Zealot (BOOK REVIEW)
Zealot
The Life and Times of Jesus of Nazareth
by Reza Aslan
Random House
Hardcover, $27.00
334 pages
ISBN: 978-1-4000-6922-4
Book
Review by Kam Williams
“This book is an attempt to reclaim, as
much as possible, the Jesus of history, the Jesus of Christianity… whose
mission failed when… he was arrested and executed by Rome for the crime of sedition.
The Jesus that is
uncovered… certainly will not be the Jesus that most modern Christians would
recognize but… is the only Jesus we can access…

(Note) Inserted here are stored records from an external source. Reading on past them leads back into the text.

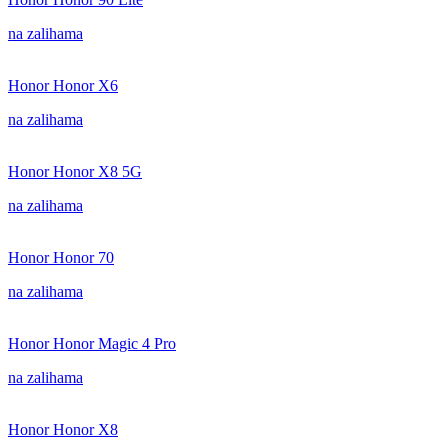
na zalihama
Honor Honor X6
na zalihama
Honor Honor X8 5G
na zalihama
Honor Honor 70
na zalihama
Honor Honor Magic 4 Pro
na zalihama
Honor Honor X8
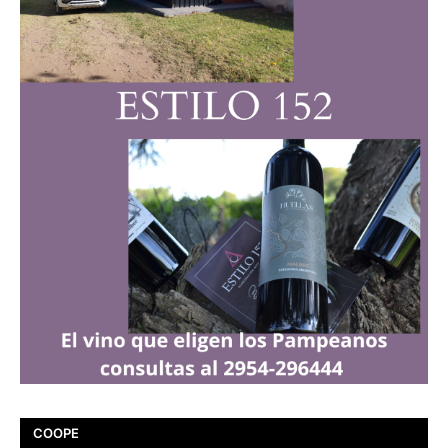
COOPE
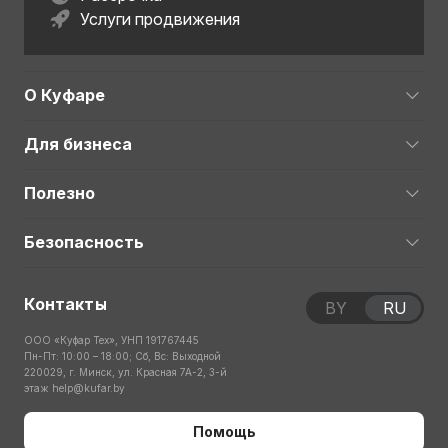
Услуги продвижения
О Куфаре
Для бизнеса
Полезно
Безопасность
Контакты
BY
RU
ООО «Куфар Тех», УНП 191767445
Пн-Пт: 10:00 – 18:00; Сб, Вс: Выходной
220029, г. Минск, ул. Красная 7А-2, 3-й
этаж
help@kufar.by
Помощь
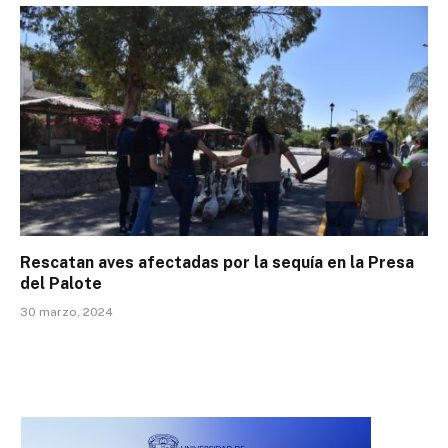
Rescatan aves afectadas por la sequía en la Presa
del Palote
30 marzo, 2024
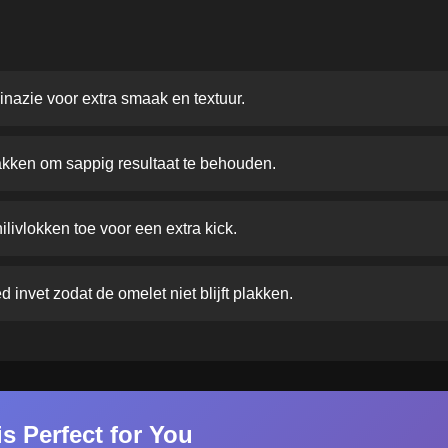
inazie voor extra smaak en textuur.
bakken om sappig resultaat te behouden.
livlokken toe voor een extra kick.
 invet zodat de omelet niet blijft plakken.
s Perfect for You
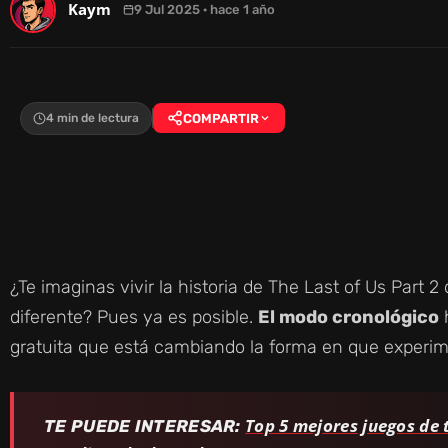
Kaym
9 Jul 2025 · hace 1 año
4 min de lectura
COMPARTIR
¿Te imaginas vivir la historia de The Last of Us Par
diferente? Pues ya es posible.
El modo cronológico
h
gratuita que está cambiando la forma en que experim
Top 5 mejores juegos de 
TE PUEDE INTERESAR:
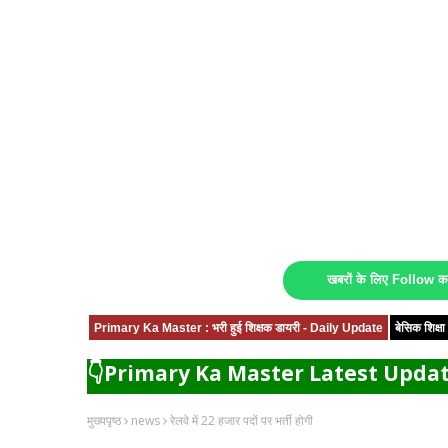
खबरों के लिए Follow 
Primary Ka Master : भरी हुई शिक्षक डायरी - Daily Update
बेसिक शिक्
👇Primary Ka Master Latest Updat
मुख्यपृष्ठ
news
रेलवे में 22 हजार पदों पर भर्ती होगी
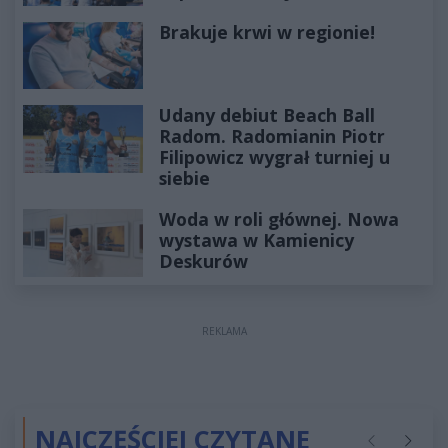
Brakuje krwi w regionie!
Udany debiut Beach Ball
Radom. Radomianin Piotr
Filipowicz wygrał turniej u
siebie
Woda w roli głównej. Nowa
wystawa w Kamienicy
Deskurów
REKLAMA
NAJCZĘŚCIEJ CZYTANE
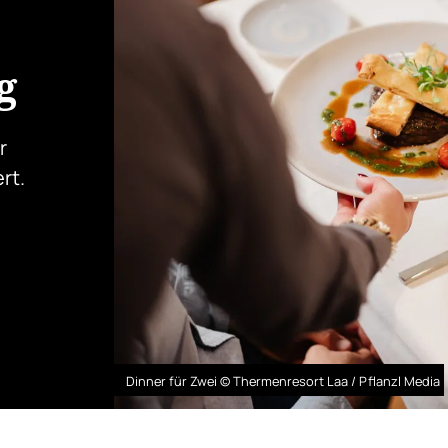
s
g
r
rt.
Dinner für Zwei © Thermenresort Laa / Pflanzl Media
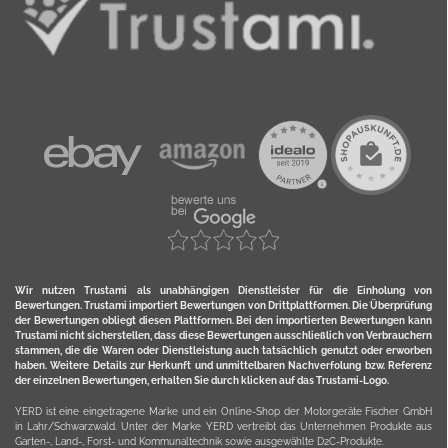
Wir nutzen Trustami als unabhängigen Dienstleister für die Einholung von
Bewertungen. Trustami importiert Bewertungen von Drittplattformen. Die Überprüfung
der Bewertungen obliegt diesen Plattformen. Bei den importierten Bewertungen kann
Trustami nicht sicherstellen, dass diese Bewertungen ausschließlich von Verbrauchern
stammen, die die Waren oder Dienstleistung auch tatsächlich genutzt oder erworben
haben. Weitere Details zur Herkunft und unmittelbaren Nachverfolung bzw. Referenz
der einzelnen Bewertungen, erhalten Sie durch klicken auf das Trustami-Logo.
YERD ist eine eingetragene Marke und ein Online-Shop der Motorgeräte Fischer GmbH
in Lahr/Schwarzwald. Unter der Marke YERD vertreibt das Unternehmen Produkte aus
Garten-, Land-, Forst- und Kommunaltechnik sowie ausgewählte D2C-Produkte.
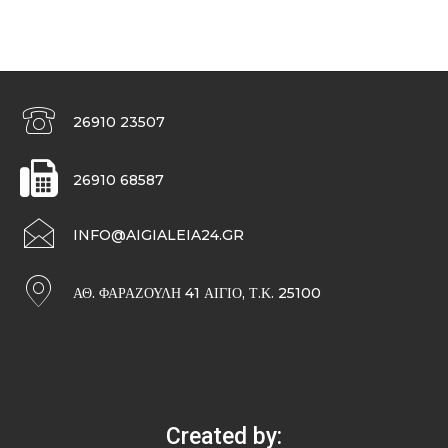
26910 23507
26910 68587
INFO@AIGIALEIA24.GR
ΑΘ. ΦΑΡΑΖΟΥΛΉ 41 ΑΊΓΙΟ, Τ.Κ. 25100
Created by:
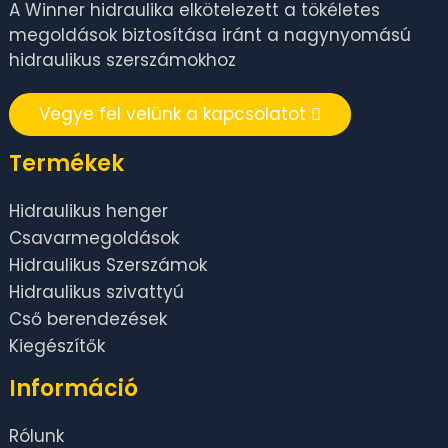
A Winner hidraulika elkötelezett a tökéletes
megoldások biztosítása iránt a nagynyomású
hidraulikus szerszámokhoz
Vegye fel velünk a kapcsolatot
Termékek
Hidraulikus henger
Csavarmegoldások
Hidraulikus Szerszámok
Hidraulikus szivattyú
Cső berendezések
Kiegészítők
Információ
Rólunk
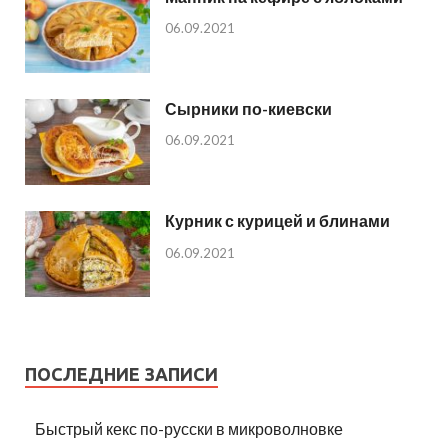
06.09.2021
Сырники по-киевски
06.09.2021
Курник с курицей и блинами
06.09.2021
ПОСЛЕДНИЕ ЗАПИСИ
Быстрый кекс по-русски в микроволновке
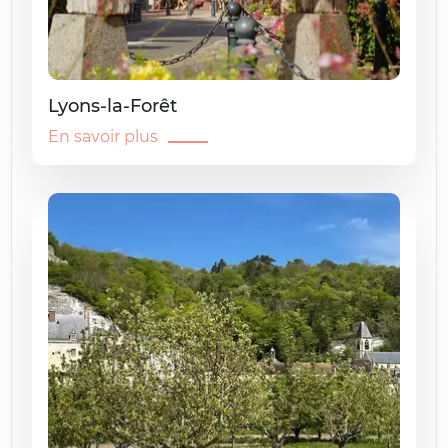
Lyons-la-Forêt
En savoir plus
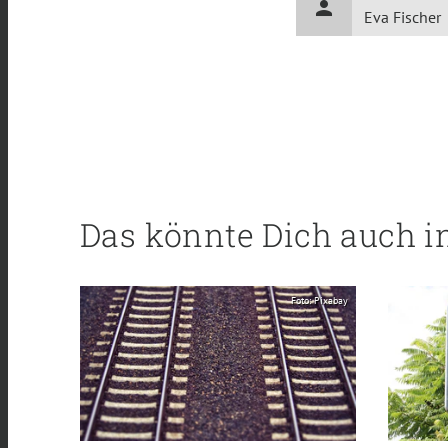
person
Eva Fischer
Das könnte Dich auch i
Foto: Pixabay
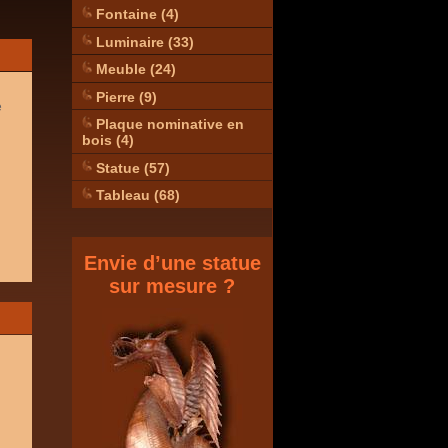
Fontaine (4)
Luminaire (33)
Meuble (24)
Pierre (9)
e
Plaque nominative en
bois (4)
Statue (57)
Tableau (68)
Envie d’une statue
sur mesure ?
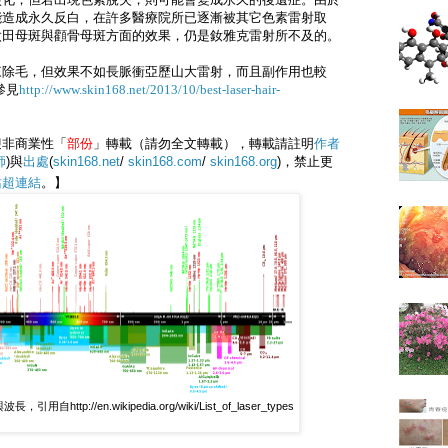
能造成永久反白，在許多醫療院所已逐漸被其它色素雷射取
太田母斑與顴骨母斑方面的效果，仍是釹雅克雷射所不及的
。
來除毛，但效果不如長脈衝亞歷山大雷射，而且副作用也較
參見
http://www.skin168.net/2013/10/best-laser-hair-
迎非商業性「
部份
」轉載（請勿全文轉載），轉載請註明
作者
師
)與
出處
(
skin168.net
/
skin168.com
/
skin168.org
)，禁止更
站
超連結
。】
http://en.wikipedia.org/wiki/List_of_laser_types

He was a man of profound contradictions,
one day preaching a message of racial exclusion, the next, of benevolent
universalism; sometimes calling for unconditional peace, sometimes promoting
violence and conflict.”
-- Excerpted from Introduction (pages xxiv-xxxi)
Was Jesus
Christ really God or merely a charlatan, and just one of the countless “false
messiahs” who “tramped through the holy Land delivering messages of God’s
imminent judgment” during the 1st Century? That is the central
question addressed by Zealot, a controversial biography by Reza Aslan.
Thanks to a
contentious interview with the author on Fox News Television that went viral,
the incendiary opus was catapulted to #1 spot on the New York Times best-seller
list. On the show, Dr. Aslan promoted himself as a Professor of Religion in
order to deflect suspicion that he might have an anti-Christian agenda.
Truth be
told, he actually only teaches Creative Writing at UC Riverside. And his
credentials are also suspect, since his Ph.D. is in Sociology. So, it only
makes sense to approach this self-appointed expert on the life of Jesus with a healthy
skepticism, especially when you factor in that he was born a Muslim, converted
to Christianity as a teenager, and then back to Islam five years later. As for Zealot, the book is basically a work
of speculative fiction which attempts to knock Jesus off his pedestal. The
author does so by asserting that the Prince of Peace was a hypocrite who talked
out of both sides of his mouth, such as in Matthew 10:34 where he’s quoted as
saying “Do not think that I have come to bring peace on Earth. I have not come
to bring peace, but the sword.”
Dr. Aslan’s
mission is to differentiate between the mythologized Jesus and the one who
walked among us a couple of millennia ago. His point is that there were plenty
of street corner prophets standing on soapboxes back then, and Christ was a
failure by any measure.
Thus, he
concludes that faith is the only way anyone in their right mind might see Jesus
as a divinity. A fresh, if blasphemous take, on the greatest story ever told.